*ACTIVITY*:
Here are records with pictures in them. Copy all of them exactly and leave the pictures out.

Saved data entries
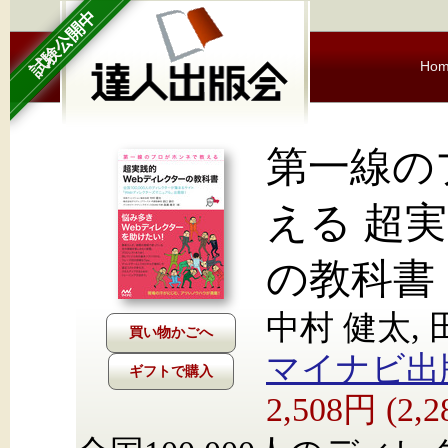
試験公開中
Ho
第一線の
える 超実
の教科書
中村 健太, 
マイナビ出
ギフトで購入
2,508円 (2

*EXPECTED ANSWER*:
試験公開中
Ho
第一線の
える 超実
の教科書
中村 健太, 
マイナビ出
ギフトで購入
2,508円 (2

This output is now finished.